The rain fell in sheets. Big seas were driving past, and the steady beat of the engines was audible. There was no smoke, no familiar shadow of hills, but a leaden tumult of sky, and the rollers of open sea beaten by a cloudburst. The commander did not need to be told. It all came back to him—Laird's body hanging over the railing of the bridge; Plass down; Pugh, a new man, in command.
"Up to the bridge, Macready, and tell Pugh for me not to be in such a damned hurry—running away from a stricken town. Tell him to put back in the roadstead where we belong."
Macready was gone several moments, and reported, "Pugh says we're short-handed; that the ship's badly-charred, but worth savin'; in short, sir, that he's not takin' orders from no valet—meanin' me."
Nature was righting herself in the brain of the American, but the problems of time and space still were mountains to him. Macready saw the gray eye harden, and knew what the next words would be before they were spoken.
"Bring Pugh here!"
It was rather a sweet duty for Macready, whose colors had been lowered by the untried officer. The latter was in a funk, if ever a seaman had such a seizure. Pugh gave an order to the man at the wheel and followed the Irishman below, where he encountered the gray eye, and felt Macready behind him at the door.
"Turn back to harbor at once—full speed!"
Pugh hesitated, his small black eyes burning with terror.
"Turn back, I say! Get to hell out of here!"
"But a firefly couldn't live in there, sir——"
"Call two sailors, Macready!" Stock commanded, and when they came, added, "Put him in irons, you men!... Macready, help me to the bridge."
It was after eleven when theSaragossaregained the harbor. The terrific cloudburst had spent itself.
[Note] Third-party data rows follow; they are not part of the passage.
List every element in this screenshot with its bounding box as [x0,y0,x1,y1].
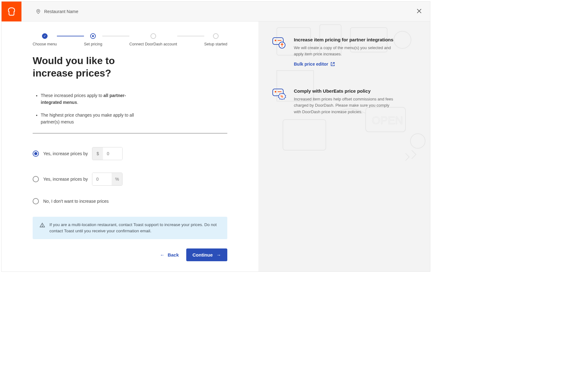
location-selector[interactable]: Restaurant Name [35,9,78,14]
step-line [177,36,204,36]
sidebar-card-pricing: Increase item pricing for partner integr… [272,37,416,67]
link-label: Bulk price editor [294,62,328,67]
svg-point-9 [410,134,425,148]
option-no-increase[interactable]: No, I don't want to increase prices [33,198,227,204]
svg-point-0 [38,10,39,12]
price-tag-icon [272,37,287,49]
step-node [150,33,156,39]
close-button[interactable] [416,7,423,15]
radio-input[interactable] [33,151,39,157]
back-button[interactable]: ← Back [160,252,179,257]
option-label: Yes, increase prices by [43,177,88,182]
continue-button[interactable]: Continue → [186,248,227,261]
brand-logo [2,2,21,21]
arrow-left-icon: ← [160,252,164,257]
page-title: Would you like to increase prices? [33,54,145,79]
svg-point-12 [275,40,276,41]
percent-symbol: % [112,173,122,185]
step-node [42,33,48,39]
step-node [213,33,219,39]
dollar-input-group: $ [92,147,123,160]
info-list: These increased prices apply to all part… [33,92,138,126]
close-icon [416,7,423,14]
step-label: Setup started [204,42,227,46]
text: . [77,100,78,105]
info-bullet: These increased prices apply to all part… [41,92,138,106]
svg-text:%: % [280,95,283,98]
sidebar-card-title: Increase item pricing for partner integr… [294,37,393,42]
topbar: Restaurant Name [2,2,430,21]
notice-text: If you are a multi-location restaurant, … [49,222,220,234]
radio-input[interactable] [33,198,39,204]
svg-point-2 [42,226,42,226]
sidebar-card-body: Increase item pricing for partner integr… [294,37,393,67]
stepper: Choose menu Set pricing Connect DoorDash… [33,33,227,46]
sidebar-card-body: Comply with UberEats price policy Increa… [294,88,393,115]
continue-label: Continue [192,252,213,257]
step-node [90,33,96,39]
text: These increased prices apply to [41,93,104,98]
option-label: No, I don't want to increase prices [43,199,109,204]
bulk-price-editor-link[interactable]: Bulk price editor [294,62,335,67]
step-label: Set pricing [84,42,102,46]
body: Choose menu Set pricing Connect DoorDash… [2,21,430,271]
info-bullet: The highest price changes you make apply… [41,112,138,125]
location-pin-icon [35,9,41,14]
step-label: Connect DoorDash account [129,42,177,46]
step-setup-started[interactable]: Setup started [204,33,227,46]
app-frame: Restaurant Name Choose menu Set pricing [1,1,430,272]
policy-tag-icon: % [272,88,287,101]
svg-point-16 [275,91,276,93]
radio-input[interactable] [33,176,39,182]
step-connect-doordash[interactable]: Connect DoorDash account [129,33,177,46]
main-panel: Choose menu Set pricing Connect DoorDash… [2,21,258,271]
sidebar-card-policy: % Comply with UberEats price policy Incr… [272,88,416,115]
percent-input-group: % [92,173,123,186]
sidebar-card-text: We will create a copy of the menu(s) you… [294,45,393,57]
svg-rect-10 [283,119,326,150]
step-set-pricing[interactable]: Set pricing [84,33,102,46]
option-label: Yes, increase prices by [43,151,88,156]
restaurant-name: Restaurant Name [44,9,78,14]
step-choose-menu[interactable]: Choose menu [33,33,57,46]
external-link-icon [331,62,335,66]
warning-icon [39,222,45,228]
sidebar-card-title: Comply with UberEats price policy [294,88,393,94]
option-increase-percent[interactable]: Yes, increase prices by % [33,173,227,186]
footer-actions: ← Back Continue → [33,248,227,261]
multi-location-notice: If you are a multi-location restaurant, … [33,217,227,239]
divider [33,133,227,133]
svg-text:OPEN: OPEN [372,114,403,127]
back-label: Back [168,252,179,257]
sidebar-card-text: Increased item prices help offset commis… [294,96,393,115]
currency-symbol: $ [92,147,103,160]
toast-icon [7,7,16,16]
step-line [102,36,129,36]
dollar-amount-input[interactable] [103,147,122,160]
percent-amount-input[interactable] [92,173,112,185]
sidebar-panel: OPEN Inc [258,21,430,271]
option-increase-dollar[interactable]: Yes, increase prices by $ [33,147,227,160]
step-line [57,36,84,36]
arrow-right-icon: → [216,252,221,257]
step-label: Choose menu [33,42,57,46]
Out from the land rolled an unctuous smudge, which bore suggestions of the heinous impartiality of a great conflagration. The harbor was cluttered with wreckage, a doom picture for the eyes of the seaman. Dimly, fitfully, through the pall, they began to see the ghosts of the shipping—black hulls without helm or hope. TheSaragossavented a deep-toned roar, but no answer was returned, save a wailing echo—not a voice from the wreckage, not even the scream of a gull. A sailor heaved the lead, and the scathed steamer bore into the rising heat.
Ahead was emptiness. Peter Stock, reclining upon the bridge, and suffering martyrdoms from his burns, gave up his last hope that the guns of Pelée had been turned straight seaward, sparing the city or a portion of it. Rough winds tunnelling through the smoke revealed a hint of hills shorn of Saint Pierre. A cry was wrung from the American's breast, and Macready hastened to his side with a glass of spirits.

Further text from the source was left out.